Shane Maloney invented his own genre. He doesn’t really consider himself a real crime buff but he does have influences: Raymond Chandler and also the way in which the detective works. Phillip Marlow doesn’t solve the crimes but arrives as a catalyst. His presence inadvertently leads to the solution. Martin Cruz Smith inspires him with subject matter, using it as a way of exploring a social or political issue.
For Annie Hauxwell, place is more important. Influences are people who have written about the London that she wanted to write about. Dickens and Peter Ackroyd, author of Hawksmoor are novelists she mentioned. She was standing in London, thinking of its history: plague, war, famine, murder. Crime allows her to write about addiction and social policies without becoming dry. Crime is the best setting for this exploration. There’s lots of crime with an axe to grind, such as ecoterrorism etc.
The moderator asked if the authors felt that crime novels disenchanted readers in order to re-enchant them all over again? Is evil necessary for this?
Kerry Greenwood’s day job meant that she encountered a lot of crime and became quite comfortable with it. So much of what she encountered was idiocy, not necessarily evil but other days she would need to come home and “disinfect” herself from the day. Phrynne is interested in justice – she’s a hero. Her work is always about producing the just result.
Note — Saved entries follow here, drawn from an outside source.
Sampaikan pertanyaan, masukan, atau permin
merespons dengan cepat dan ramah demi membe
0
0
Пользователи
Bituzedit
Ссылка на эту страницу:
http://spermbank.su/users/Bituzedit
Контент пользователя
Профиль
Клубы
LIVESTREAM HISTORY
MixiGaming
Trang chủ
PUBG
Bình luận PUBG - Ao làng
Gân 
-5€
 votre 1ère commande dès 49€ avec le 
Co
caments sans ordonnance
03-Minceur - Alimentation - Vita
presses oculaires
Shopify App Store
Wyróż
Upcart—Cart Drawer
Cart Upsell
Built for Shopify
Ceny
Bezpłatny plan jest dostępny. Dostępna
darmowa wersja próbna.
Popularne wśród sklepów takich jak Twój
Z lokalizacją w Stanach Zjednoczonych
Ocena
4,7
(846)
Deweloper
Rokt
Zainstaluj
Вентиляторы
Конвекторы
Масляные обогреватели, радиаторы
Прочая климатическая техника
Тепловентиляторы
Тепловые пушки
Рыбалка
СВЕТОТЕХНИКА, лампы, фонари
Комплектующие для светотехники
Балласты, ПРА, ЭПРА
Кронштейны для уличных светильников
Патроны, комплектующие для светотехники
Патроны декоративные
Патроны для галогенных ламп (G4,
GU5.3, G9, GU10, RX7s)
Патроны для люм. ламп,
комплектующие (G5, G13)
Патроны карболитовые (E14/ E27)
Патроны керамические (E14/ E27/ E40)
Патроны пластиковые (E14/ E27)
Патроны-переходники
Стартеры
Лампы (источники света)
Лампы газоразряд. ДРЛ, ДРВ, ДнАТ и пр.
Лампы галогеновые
Shane Maloney was asked what his relationship to corruption was (he wasn’t overly sure he had one). In his opinion, murder ramps the stakes up for a “ripping yarn”. He blames WWI for a lack of satisfaction by anything less than a grisly murder. The chat got a bit political then as Murray Whelan is a Labor Party staffer (sort of fitting as we were one week out from a Federal election after a long and very messy campaign) and he said that the Labor Party (who were in power and lost the next week) were full of paradoxes. They were an organisation that contrives to be less than the sum of its parts. He says it’s difficult to tackle real corruption (but that Melbourne is mired in it).
For Annie Hauxwell, it’s not always apparent what is evil or corrupt. She worked with loan sharks in London during the GFC, kicking in the doors of people loaning £4-500 and yet in the City there were rorts totaling in the millions of pounds. In the UK there’s no ceiling – if you have a license to lend then you can charge whatever interest rate you like. For her, evil comes in many different forms.
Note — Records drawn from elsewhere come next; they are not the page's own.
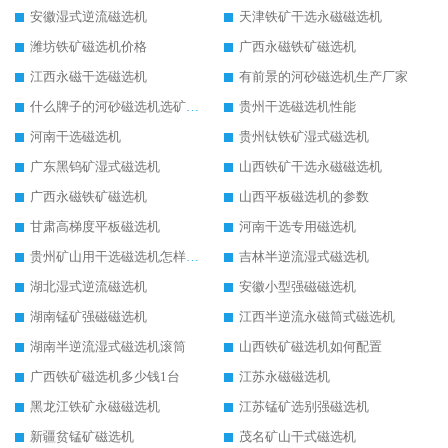
安徽湿式逆流磁选机
天津铁矿干选永磁磁选机
潍坊铁矿磁选机价格
广西永磁铁矿磁选机
江西永磁干选磁选机
有前景的河砂磁选机生产厂家
什么牌子的河砂磁选机选矿效果好
贵州干选磁选机性能
河南干选磁选机
贵州钛铁矿湿式磁选机
广东黑钨矿湿式磁选机
山西铁矿干选永磁磁选机
广西永磁铁矿磁选机
山西平板磁选机的参数
甘肃高梯度平板磁选机
河南干选专用磁选机
贵州矿山用干选磁选机怎样调磁
吉林半逆流湿式磁选机
湖北湿式逆流磁选机
安徽小型强磁磁选机
湖南锰矿强磁磁选机
江西半逆流永磁筒式磁选机
湖南半逆流湿式磁选机滚筒
山西铁矿磁选机如何配置
广西铁矿磁选机多少钱1台
江苏永磁磁选机
黑龙江铁矿永磁磁选机
江苏锰矿选别强磁选机
新疆贫锰矿磁选机
茂名矿山干式磁选机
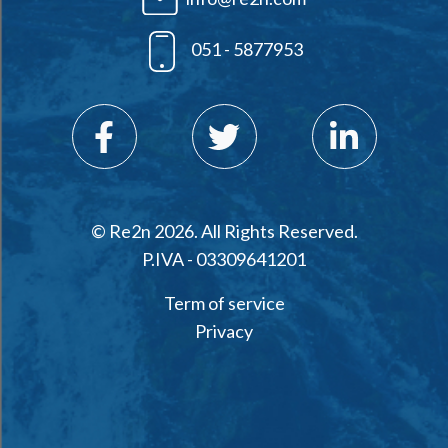
051 - 5877953
© Re2n 2026. All Rights Reserved.
P.IVA - 03309641201
Term of service
Privacy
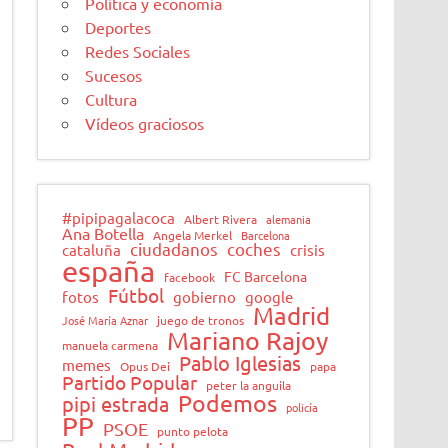
Política y economía
Deportes
Redes Sociales
Sucesos
Cultura
Vídeos graciosos
#pipipagalacoca
Albert Rivera
alemania
Ana Botella
Angela Merkel
Barcelona
ciudadanos
coches
cataluña
crisis
españa
FC Barcelona
facebook
Fútbol
fotos
gobierno
google
Madrid
José María Aznar
juego de tronos
Mariano Rajoy
manuela carmena
Pablo Iglesias
memes
Opus Dei
papa
Partido Popular
peter la anguila
Podemos
pipi estrada
policía
PP
PSOE
punto pelota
A lot of this session strayed from the questions (Kerry Greenwood in particular jumped in a lot, including during questions directed to the other two authors, most notably Shane Maloney, who she was seated next to) and it was quite a funny session, especially from Shane Maloney. He has a very dry, self-deprecating sense of humour and loves poking fun at himself. My husband owns the two Murray Whelan trilogy books and I must read them. I’ve thought about it before because he’s always said how good they are and that I should give them a go. Just another bunch of books to add to the ginormous pile!
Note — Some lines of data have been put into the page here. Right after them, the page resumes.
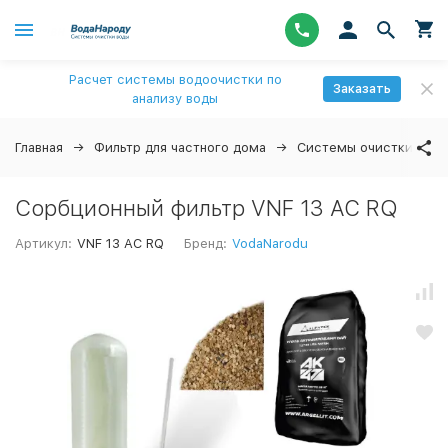
Расчет системы водоочистки по
Заказать
анализу воды
Главная
Фильтр для частного дома
Системы очистки вод
Сорбционный фильтр VNF 13 AC RQ
Артикул:
VNF 13 AC RQ
Бренд:
VodaNarodu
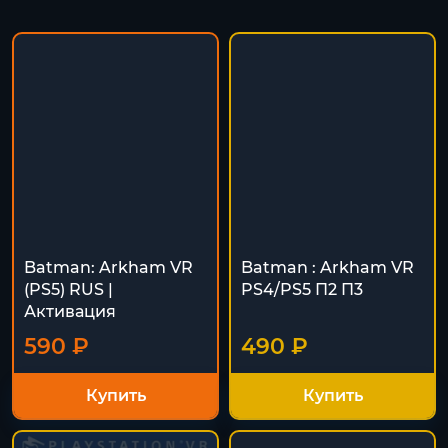
Batman: Arkham VR
Batman : Arkham VR
(PS5) RUS |
PS4/PS5 П2 П3
Активация
590 ₽
490 ₽
Купить
Купить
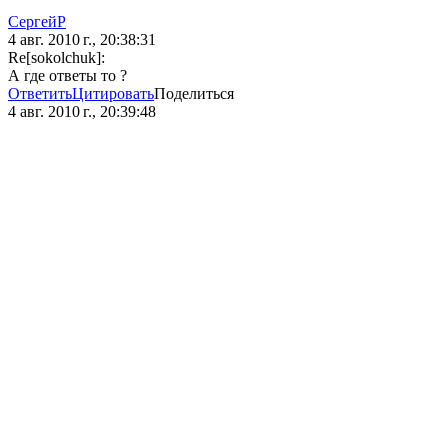
СергейР
4 авг. 2010 г., 20:38:31
Re[sokolchuk]:
А где ответы то ?
Ответить
Цитировать
Поделиться
4 авг. 2010 г., 20:39:48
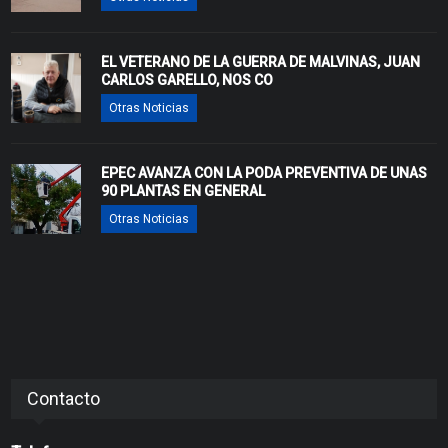
EL VETERANO DE LA GUERRA DE MALVINAS, JUAN
CARLOS GARELLO, NOS CO
Otras Noticias
EPEC AVANZA CON LA PODA PREVENTIVA DE UNAS
90 PLANTAS EN GENERAL
Otras Noticias
Contacto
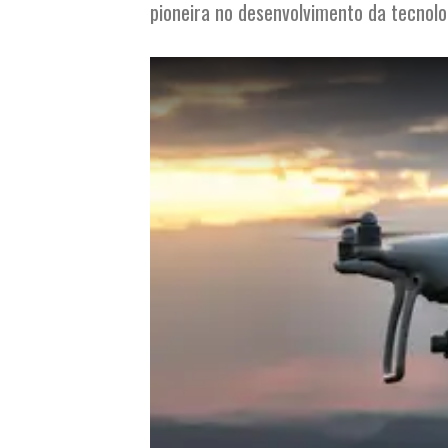
pioneira no desenvolvimento da tecnol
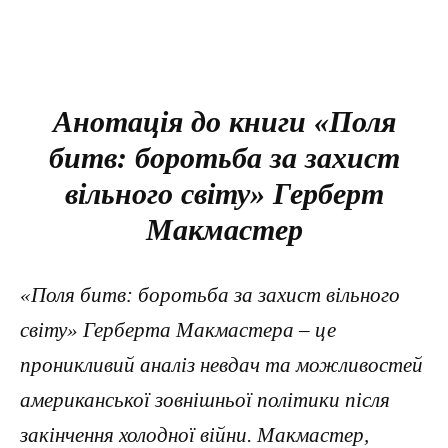
Анотація до книги «Поля
битв: боротьба за захист
вільного світу» Герберт
Макмастер
«Поля битв: боротьба за захист вільного
світу» Герберта Макмастера – це
проникливий аналіз невдач та можливостей
американської зовнішньої політики після
закінчення холодної війни. Макмастер,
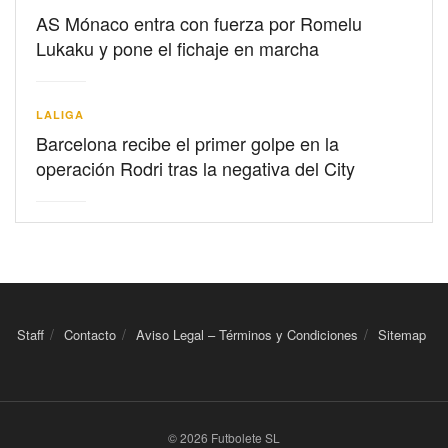
AS Mónaco entra con fuerza por Romelu
Lukaku y pone el fichaje en marcha
LALIGA
Barcelona recibe el primer golpe en la
operación Rodri tras la negativa del City
Staff
Contacto
Aviso Legal – Términos y Condiciones
Sitemap
© 2026 Futbolete SL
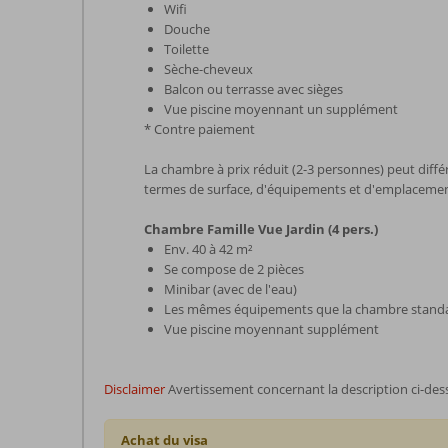
Wifi
Douche
Toilette
Sèche-cheveux
Balcon ou terrasse avec sièges
Vue piscine moyennant un supplément
* Contre paiement
La chambre à prix réduit (2-3 personnes) peut diff
termes de surface, d'équipements et d'emplaceme
Chambre Famille Vue Jardin (4 pers.)
Env. 40 à 42 m²
Se compose de 2 pièces
Minibar (avec de l'eau)
Les mêmes équipements que la chambre stand
Vue piscine moyennant supplément
Disclaimer
Avertissement concernant la description ci-des
Achat du visa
That ends my recaps of my sessions at the Melbourne Writers Festival for 2013. I greatly enjoyed the sessions I attended and came away with a lot more books added to my TBR and more that I have noted down for the future. I discovered that I have an interest in non-fiction lurking deep down and I plan to explore this a little more in the future. Part of the reason I enjoy the festival so much is that it does encourage me to try things that I haven’t before, to read more widely. I don’t just choose sessions that fit within the boundaries of what I’m comfortable with and enjoy reading – it’s a great chance to think a bit outside the square and really discover some other things. And so the long wait now begins for the Melbourne Writers Festival of 2014!